L’idiot qui narre cette saga familiale, l’aventure de tout un peuple, la déchéance d’une civilisation, la fin d’une époque, n’est peut-être finalement pas si idiot que ça. Car, s’il n’a pas forcément l’intelligence de son frère aîné, il a des intuitions souvent très opportunes, un bon sens bienvenu, et il sait user à bon escient de la ruse et de l’astuce qu’il oppose à la force brutale des autres. « Je savais, à présent, quand je devais surprendre ceux qui me méprisaient en ayant l’air d’être la personne la plus intelligente du monde. Puis, quand je leur avais fait assez peur pour qu’ils me traitent comme un garçon intelligent, j’agissais à nouveau stupidement. » Et, c’est un intéressant discours sur le pouvoir et son exercice, l’intelligence et l’intuition, la stratégie et le hasard, que nous propose Alai à travers ce texte qui pourrait paraître un peu primaire à certains, d’autant plus, qu’en ce qui me concerne, je n’ai lu qu’une version traduite de l’américain. Les risques de déperditions et de transformations ne sont tout de même pas nuls en passant du chinois à l’américain et de celui-ci au français.

J’ai eu l’impression, par moments, d’entendre comme des roulements de tambour venus du côté de chez Gunther Grass, mais ce n’est peut-être qu’une impression, « … même les gens intelligents sont quelquefois stupides. »

 

Dieu en prison à Katmandou  de Samrat Upadyay  ( 1954 - ... )

Upadyay est Népalais, même s’il enseigne désormais aux Etats-Unis. Dans ce livre, il évoque la rencontre difficile entre la tradition népalaise et la culture moderne qui a envahi Katmandou, devenue une vaste mégapole anarchique, victime d’un développement très rapide de sa population sans aucun aménagement ni aucune planification, c’est l’anarchie permanente gérée par un régime totalement anachronique et dépassé par les événements. Dans ce roman, une famille réussit à marier son fils indiscipliné avec une riche héritière affligée d’une légère boiterie, mais un bon mariage arrangé, construit sur des bases solides par les deux familles, vaut, parfois, aussi bien qu’un mariage soi-disant d’amour.
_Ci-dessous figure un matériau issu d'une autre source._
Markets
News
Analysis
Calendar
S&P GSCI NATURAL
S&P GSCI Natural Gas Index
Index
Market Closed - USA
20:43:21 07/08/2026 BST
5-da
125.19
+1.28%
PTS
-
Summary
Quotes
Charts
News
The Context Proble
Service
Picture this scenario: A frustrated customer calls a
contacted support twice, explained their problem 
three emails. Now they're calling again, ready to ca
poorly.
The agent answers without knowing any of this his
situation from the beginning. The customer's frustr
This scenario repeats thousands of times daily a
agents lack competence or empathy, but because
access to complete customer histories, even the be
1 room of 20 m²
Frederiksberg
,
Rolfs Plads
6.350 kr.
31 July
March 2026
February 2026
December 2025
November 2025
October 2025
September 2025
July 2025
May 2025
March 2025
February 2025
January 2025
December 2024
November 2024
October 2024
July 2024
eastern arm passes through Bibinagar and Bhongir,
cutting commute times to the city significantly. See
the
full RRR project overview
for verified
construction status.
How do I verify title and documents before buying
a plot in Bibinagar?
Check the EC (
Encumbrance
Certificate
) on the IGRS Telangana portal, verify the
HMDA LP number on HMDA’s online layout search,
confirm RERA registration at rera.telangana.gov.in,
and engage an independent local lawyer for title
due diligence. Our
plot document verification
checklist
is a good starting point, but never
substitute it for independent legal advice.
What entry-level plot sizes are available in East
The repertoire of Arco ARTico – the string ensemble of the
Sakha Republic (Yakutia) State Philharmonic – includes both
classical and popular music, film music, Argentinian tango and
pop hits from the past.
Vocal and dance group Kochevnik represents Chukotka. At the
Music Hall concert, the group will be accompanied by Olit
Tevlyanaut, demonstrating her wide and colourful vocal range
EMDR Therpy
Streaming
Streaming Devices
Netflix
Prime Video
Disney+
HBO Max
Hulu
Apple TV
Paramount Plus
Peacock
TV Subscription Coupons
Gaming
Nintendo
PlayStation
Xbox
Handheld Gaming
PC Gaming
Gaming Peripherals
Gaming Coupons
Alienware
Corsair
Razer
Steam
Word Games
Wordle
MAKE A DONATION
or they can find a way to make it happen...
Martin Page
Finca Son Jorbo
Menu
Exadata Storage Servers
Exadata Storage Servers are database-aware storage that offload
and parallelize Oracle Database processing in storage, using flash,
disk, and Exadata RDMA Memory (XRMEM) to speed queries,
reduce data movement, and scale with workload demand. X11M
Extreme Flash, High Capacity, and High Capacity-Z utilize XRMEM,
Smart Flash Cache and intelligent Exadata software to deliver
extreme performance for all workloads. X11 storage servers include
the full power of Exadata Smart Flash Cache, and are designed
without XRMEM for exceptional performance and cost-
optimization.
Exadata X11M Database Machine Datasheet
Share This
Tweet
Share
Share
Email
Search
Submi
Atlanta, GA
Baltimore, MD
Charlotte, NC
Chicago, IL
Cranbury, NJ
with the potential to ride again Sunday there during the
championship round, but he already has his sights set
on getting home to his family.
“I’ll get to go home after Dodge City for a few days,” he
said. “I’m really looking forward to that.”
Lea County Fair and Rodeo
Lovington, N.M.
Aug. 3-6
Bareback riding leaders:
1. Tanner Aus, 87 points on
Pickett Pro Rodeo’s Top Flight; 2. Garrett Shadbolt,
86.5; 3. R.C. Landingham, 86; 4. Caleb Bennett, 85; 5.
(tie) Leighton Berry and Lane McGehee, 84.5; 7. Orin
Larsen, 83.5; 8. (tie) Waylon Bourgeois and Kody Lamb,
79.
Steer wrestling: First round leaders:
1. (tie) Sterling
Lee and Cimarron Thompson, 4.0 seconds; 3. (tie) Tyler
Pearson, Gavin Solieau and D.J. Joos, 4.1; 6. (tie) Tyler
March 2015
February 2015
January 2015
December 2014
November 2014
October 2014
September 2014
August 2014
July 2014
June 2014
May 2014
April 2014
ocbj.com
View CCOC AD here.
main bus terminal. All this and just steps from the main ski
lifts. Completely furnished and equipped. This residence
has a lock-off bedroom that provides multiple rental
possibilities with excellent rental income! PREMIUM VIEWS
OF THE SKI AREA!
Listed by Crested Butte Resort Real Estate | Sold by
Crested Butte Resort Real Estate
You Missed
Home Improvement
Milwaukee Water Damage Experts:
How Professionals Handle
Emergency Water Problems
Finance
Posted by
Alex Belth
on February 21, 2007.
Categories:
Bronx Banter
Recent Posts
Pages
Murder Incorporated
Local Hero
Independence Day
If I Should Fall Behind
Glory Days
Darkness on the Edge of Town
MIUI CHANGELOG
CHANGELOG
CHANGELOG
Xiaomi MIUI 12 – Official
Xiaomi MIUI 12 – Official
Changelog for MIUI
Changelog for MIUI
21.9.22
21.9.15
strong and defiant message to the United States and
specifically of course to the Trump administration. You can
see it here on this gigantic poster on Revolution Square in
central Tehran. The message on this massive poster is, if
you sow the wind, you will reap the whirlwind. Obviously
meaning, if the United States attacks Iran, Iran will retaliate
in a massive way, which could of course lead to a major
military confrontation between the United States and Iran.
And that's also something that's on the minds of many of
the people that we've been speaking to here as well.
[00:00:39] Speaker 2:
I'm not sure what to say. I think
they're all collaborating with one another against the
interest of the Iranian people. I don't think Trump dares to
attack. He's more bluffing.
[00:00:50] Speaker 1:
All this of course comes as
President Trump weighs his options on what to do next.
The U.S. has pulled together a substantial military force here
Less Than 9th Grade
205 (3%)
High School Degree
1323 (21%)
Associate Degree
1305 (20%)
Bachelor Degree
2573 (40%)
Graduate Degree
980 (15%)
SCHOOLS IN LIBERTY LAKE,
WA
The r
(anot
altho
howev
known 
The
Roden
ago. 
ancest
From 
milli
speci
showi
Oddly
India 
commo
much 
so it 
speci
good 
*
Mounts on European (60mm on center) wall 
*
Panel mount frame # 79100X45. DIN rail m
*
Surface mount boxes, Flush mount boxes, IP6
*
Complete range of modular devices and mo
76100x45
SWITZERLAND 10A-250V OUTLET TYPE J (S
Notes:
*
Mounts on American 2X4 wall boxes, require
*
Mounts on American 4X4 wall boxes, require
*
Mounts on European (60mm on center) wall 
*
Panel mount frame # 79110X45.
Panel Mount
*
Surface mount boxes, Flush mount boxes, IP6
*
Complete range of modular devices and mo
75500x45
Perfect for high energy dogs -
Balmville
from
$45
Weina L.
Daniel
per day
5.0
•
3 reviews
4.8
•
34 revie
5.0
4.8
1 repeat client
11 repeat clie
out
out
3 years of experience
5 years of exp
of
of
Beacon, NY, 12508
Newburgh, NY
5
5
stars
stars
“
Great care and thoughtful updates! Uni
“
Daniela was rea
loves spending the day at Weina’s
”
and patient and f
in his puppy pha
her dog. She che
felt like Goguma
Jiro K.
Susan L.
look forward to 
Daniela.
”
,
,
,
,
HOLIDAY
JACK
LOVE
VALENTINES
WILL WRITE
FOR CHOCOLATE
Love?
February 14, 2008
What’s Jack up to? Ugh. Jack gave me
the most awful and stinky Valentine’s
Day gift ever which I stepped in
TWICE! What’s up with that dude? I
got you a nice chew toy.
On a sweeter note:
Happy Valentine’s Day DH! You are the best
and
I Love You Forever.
Le feu sous la neige  de Pälden Gyatso  ( 1933 - ... )

Pälden Gyatso est un moine tibétain qui a participé au soulèvement de 1959 contre les occupants chinois, il a été arrêté et interné en prison. Ce livre est le récit de sa détention qui a duré trente trois ans avant qu’il puisse s’enfuir à Dharamsala où réside l’administration tibétaine en exil dans le nord de l’Inde. Pour raconter son aventure, ses détentions, ses tortures, son passage dans les camps de rééducation et sa fuite finale après sa libération définitive en 1990, il s’est adjoint l’appui de l’historien tibétain Tsering Shakya. Aujourd’hui, il témoigne à travers le monde sur le sort des détenus tibétains dans les prisons chinoises en exhibant les stigmates des tortures qu’il a subies et les quelques objets qu’il a pu sortir de son pays comme preuve de ses malheurs.

Le cercle du karma  de Kunzang Choden  ( 1952 - ... )

Merci Kunzang d'entrouvrir la porte du Bhoutan, de ce pays si mystérieux et si refermé sur lui-même, où la religion, une certaine philosophie et peut-être même un certain obscurantisme, conduisent les populations à subir leur karma avec sagesse et résignation. Pour Tsomo le karma n'a pas été ingrat, il lui a tracé un long chemin tant par la distance que par les rencontres qu'elle a faites et les avatars qu'elle a connus. Ces malheurs à répétition retirent un peu de sa crédibilité au récit et le privent de la véritable dimension spirituelle qu'il aurait pu avoir. Il n'est pas toujours nécessaire de charger la barque pour retenir et émouvoir le lecteur qui de ce fait retient plus l'exotisme du roman que les messages qu'il distille sur la religion, l'acceptation du sort ou la libération de la femme.